Computer rendering of Baylor's new Discovery Center.

©1998, Baylor Photography

blankspace pictureBaylor faculty who hold the rank of lecturer will now be eligible for senior lecturer status upon the completion of seven consecutive years of full-time service. The appointment will be contingent upon successful completion of a seventh-year review. Baylor currently has approximately 140 full-time lecturers who are appointed on an annual basis.

The new Discovery Center will be constructed on a site north of University Parks Drive between the Hughes-Dillard Alumni Center and the Streich Tennis Courts. The 61,000-square-foot building will house the John K. Strecker Museum, currently located in the basement of Sid Richardson Science Building, and the Ollie Mae Moen Children's Museum, which is housed in the former Waco High School building in downtown Waco. Approximately half of the $7.5 million needed to complete the first phase of the Discovery Center has been committed.

The tennis complex, which will be located in the Jim and Julie Turner Riverfront Athletic Park along University Parks Drive, includes six indoor and six outdoor courts. The 64,000-square-foot indoor facility will also have coaches' offices, locker rooms for men's and women's varsity tennis, a pro shop, lounge area and a training facility.

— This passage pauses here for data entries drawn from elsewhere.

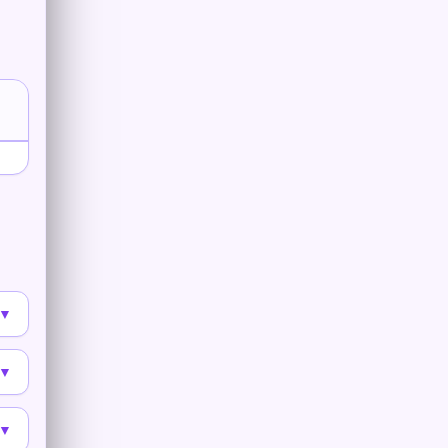
▼
▼
▼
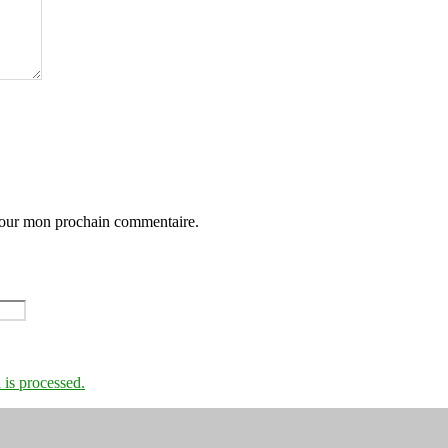
 pour mon prochain commentaire.
is processed.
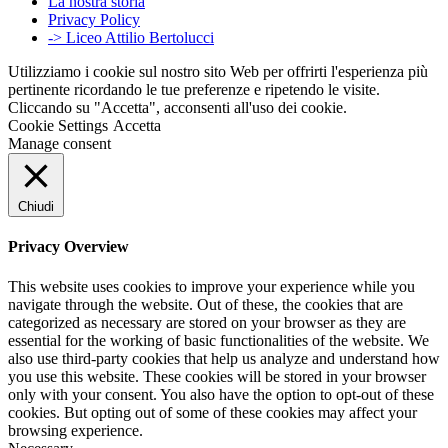
La nostra storia
Privacy Policy
-> Liceo Attilio Bertolucci
Utilizziamo i cookie sul nostro sito Web per offrirti l'esperienza più
pertinente ricordando le tue preferenze e ripetendo le visite.
Cliccando su "Accetta", acconsenti all'uso dei cookie.
Cookie Settings
Accetta
Manage consent
Chiudi
Privacy Overview
This website uses cookies to improve your experience while you
navigate through the website. Out of these, the cookies that are
categorized as necessary are stored on your browser as they are
essential for the working of basic functionalities of the website. We
also use third-party cookies that help us analyze and understand how
you use this website. These cookies will be stored in your browser
only with your consent. You also have the option to opt-out of these
cookies. But opting out of some of these cookies may affect your
browsing experience.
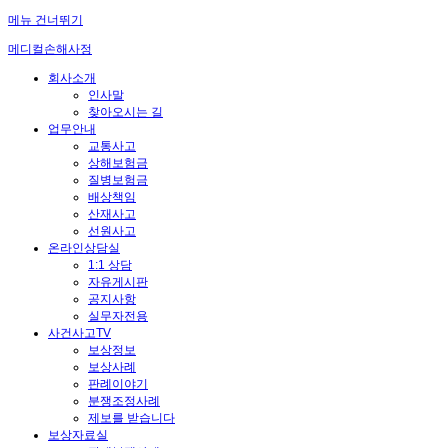
메뉴 건너뛰기
메디컬손해사정
회사소개
인사말
찾아오시는 길
업무안내
교통사고
상해보험금
질병보험금
배상책임
산재사고
선원사고
온라인상담실
1:1 상담
자유게시판
공지사항
실무자전용
사건사고TV
보상정보
보상사례
판례이야기
분쟁조정사례
제보를 받습니다
보상자료실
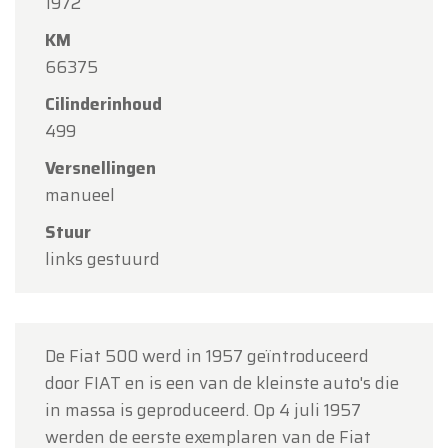
Beste klanten,
1972
KM
Oldtimerfarm zal
gesloten zijn op zaterdag 15
66375
augustus
(O.L.V. Hemelvaart).
Cilinderinhoud
Onze showroom is
gewoon geopend van
499
maandag 10 augustus tot en met vrijdag 14
augustus
volgens de normale openingsuren.
Versnellingen
manueel
Maandag 17 augustus
zijn wij
enkel open op
afspraak
.
Stuur
links gestuurd
Bedankt voor uw begrip en graag tot binnenkort!
Team Oldtimerfarm
De Fiat 500 werd in 1957 geïntroduceerd
door FIAT en is een van de kleinste auto's die
in massa is geproduceerd. Op 4 juli 1957
werden de eerste exemplaren van de Fiat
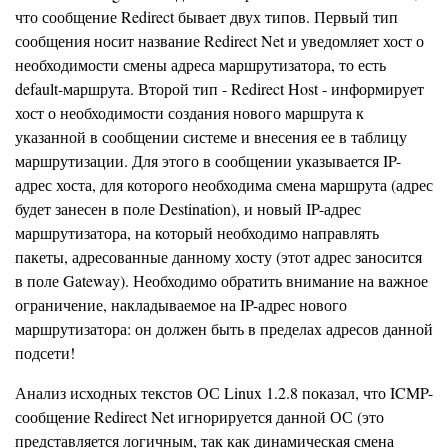
что сообщение Redirect бывает двух типов. Первый тип
сообщения носит название Redirect Net и уведомляет хост о
необходимости смены адреса маршрутизатора, то есть
default-маршрута. Второй тип - Redirect Host - информирует
хост о необходимости создания нового маршрута к
указанной в сообщении системе и внесения ее в таблицу
маршрутизации. Для этого в сообщении указывается IP-
адрес хоста, для которого необходима смена маршрута (адрес
будет занесен в поле Destination), и новый IP-адрес
маршрутизатора, на который необходимо направлять
пакеты, адресованные данному хосту (этот адрес заносится
в поле Gateway). Необходимо обратить внимание на важное
ограничение, накладываемое на IP-адрес нового
маршрутизатора: он должен быть в пределах адресов данной
подсети!
Анализ исходных текстов ОС Linux 1.2.8 показал, что ICMP-
сообщение Redirect Net игнорируется данной ОС (это
представляется логичным, так как динамическая смена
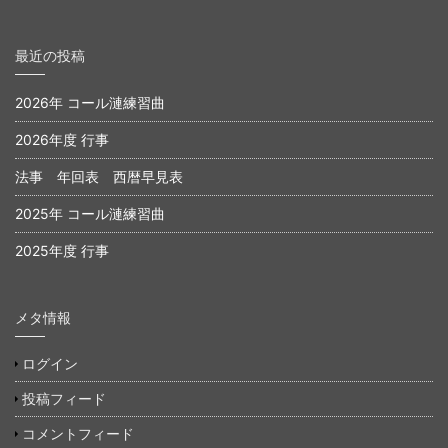
最近の投稿
2026年 コール漣練習曲
2026年度 行事
法事 年回表 西暦早見表
2025年 コール漣練習曲
2025年度 行事
メタ情報
ログイン
投稿フィード
コメントフィード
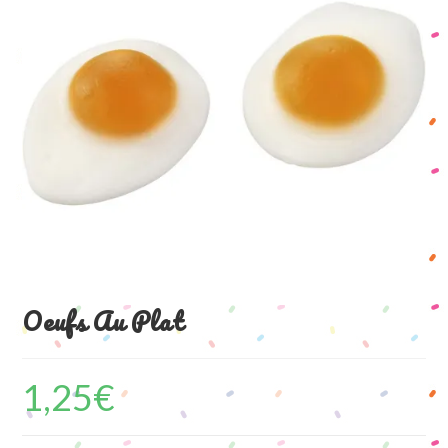
Oeufs Au Plat
1,25
€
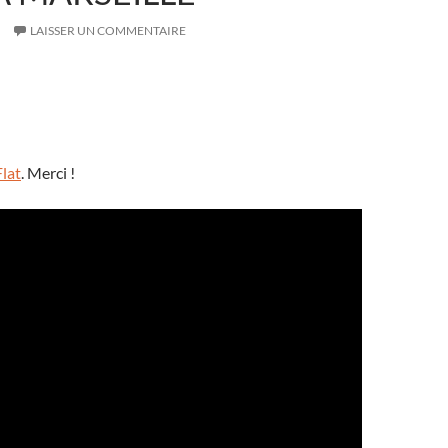
LAISSER UN COMMENTAIRE
lat
. Merci !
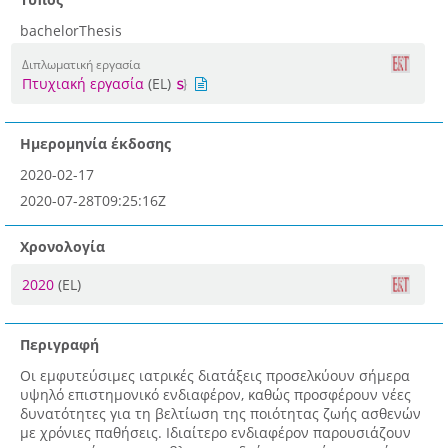
bachelorThesis
Διπλωματική εργασία
Πτυχιακή εργασία
(EL)
Ημερομηνία έκδοσης
2020-02-17
2020-07-28T09:25:16Z
Χρονολογία
2020
(EL)
Περιγραφή
Οι εμφυτεύσιμες ιατρικές διατάξεις προσελκύουν σήμερα
υψηλό επιστημονικό ενδιαφέρον, καθώς προσφέρουν νέες
δυνατότητες για τη βελτίωση της ποιότητας ζωής ασθενών
με χρόνιες παθήσεις. Ιδιαίτερο ενδιαφέρον παρουσιάζουν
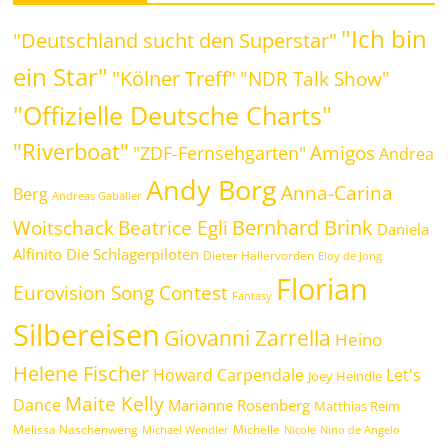
"Ich bin
"Deutschland sucht den Superstar"
ein Star"
"Kölner Treff"
"NDR Talk Show"
"Offizielle Deutsche Charts"
"Riverboat"
Amigos
"ZDF-Fernsehgarten"
Andrea
Andy Borg
Anna-Carina
Berg
Andreas Gabalier
Bernhard Brink
Beatrice Egli
Woitschack
Daniela
Alfinito
Die Schlagerpiloten
Dieter Hallervorden
Eloy de Jong
Florian
Eurovision Song Contest
Fantasy
Silbereisen
Giovanni Zarrella
Heino
Helene Fischer
Howard Carpendale
Let's
Joey Heindle
Maite Kelly
Dance
Marianne Rosenberg
Matthias Reim
Melissa Naschenweng
Michelle
Michael Wendler
Nicole
Nino de Angelo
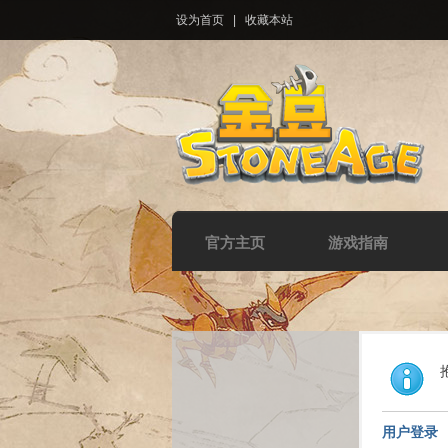
设为首页
|
收藏本站
官方主页
游戏指南
用户登录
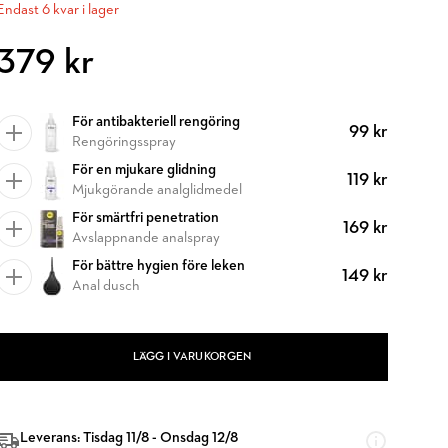
Endast 6 kvar i lager
379 kr
För antibakteriell rengöring
99 kr
Rengöringsspray
För en mjukare glidning
119 kr
Mjukgörande analglidmedel
För smärtfri penetration
169 kr
Avslappnande analspray
För bättre hygien före leken
149 kr
Anal dusch
LÄGG I VARUKORGEN
Leverans: Tisdag 11/8 - Onsdag 12/8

The exterior is designed to complement the fa-ades on the new baseball and softball stadiums that are currently under construction adjacent to the tennis complex site. The six lighted outdoor courts will be connected by a series of walkways that will tie in to the existing Streich Tennis Courts.

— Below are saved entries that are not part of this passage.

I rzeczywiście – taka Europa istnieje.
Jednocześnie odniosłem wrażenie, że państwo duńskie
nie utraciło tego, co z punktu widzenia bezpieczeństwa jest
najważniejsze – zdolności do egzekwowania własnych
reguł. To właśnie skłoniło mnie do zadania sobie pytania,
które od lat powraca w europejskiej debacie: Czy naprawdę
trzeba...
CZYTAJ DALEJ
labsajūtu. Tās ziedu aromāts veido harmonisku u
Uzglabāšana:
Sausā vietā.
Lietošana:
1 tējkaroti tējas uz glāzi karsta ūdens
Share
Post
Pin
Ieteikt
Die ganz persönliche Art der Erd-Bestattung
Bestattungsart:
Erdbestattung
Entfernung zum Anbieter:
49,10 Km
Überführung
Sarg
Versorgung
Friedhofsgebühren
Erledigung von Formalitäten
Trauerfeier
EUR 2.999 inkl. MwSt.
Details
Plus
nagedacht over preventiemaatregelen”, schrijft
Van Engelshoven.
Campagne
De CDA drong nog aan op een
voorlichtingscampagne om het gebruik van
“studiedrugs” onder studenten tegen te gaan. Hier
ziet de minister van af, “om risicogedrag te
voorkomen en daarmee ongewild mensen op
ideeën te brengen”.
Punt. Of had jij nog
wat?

In recognition of the urgent need for updated and expanded science facilities, the regents gave administrators the go-ahead to pursue renovation plans for Marrs McLean and Sid Richardson Science Buildings and construction of a new science building. Baylor has retained the Detroit architectural firm of Harley*Ellington Design, which has designed science facilities at colleges and universities throughout the country, to assist a planning committee composed of faculty and administrators. Regents were told that enrollment in Baylor's biosciences programs alone has increased more than 25 percent over the last five years.

In other action, the regents approved the elimination of 11 graduate programs and authorized two new academic programs in the Hankamer School of Business.

Graduate programs designated for elimination include the M.A. in anthropology; M.S. in environmental chemistry; M.A. in environmental physics; M.S. in environmental physics; M.A. in sociology with a specialization in environmental studies; M.A. in sociology with a specialization in gerontology; M.A. in Christian theology; M.A. in economics; M.S. in environmental economics; M.A. in educational administration; and the M.M. in string pedagogy.

A recent review process underscored the need to reduce programs because of low enrollments, redundancy, and/or to allow departments to focus on strengthening other graduate offerings.

Beginning no later than next fall, the business school will offer a joint bachelor of business administration/master of accountancy program and a joint master of business administration/master of science in information systems degree. The BBA/MACC program will have 158 semester hours, which compares favorably to joint bachelor's and master's accounting programs at competitive universities. Without the joint program, students would have to take 170 semester hours to obtain both a BBA and MACC. The joint MBA/MS-IS degree will allow students to gain the best of both degrees -- a broad understanding of the business environment from the MBA courses and the depth of technical knowledge found in the MS-IS courses.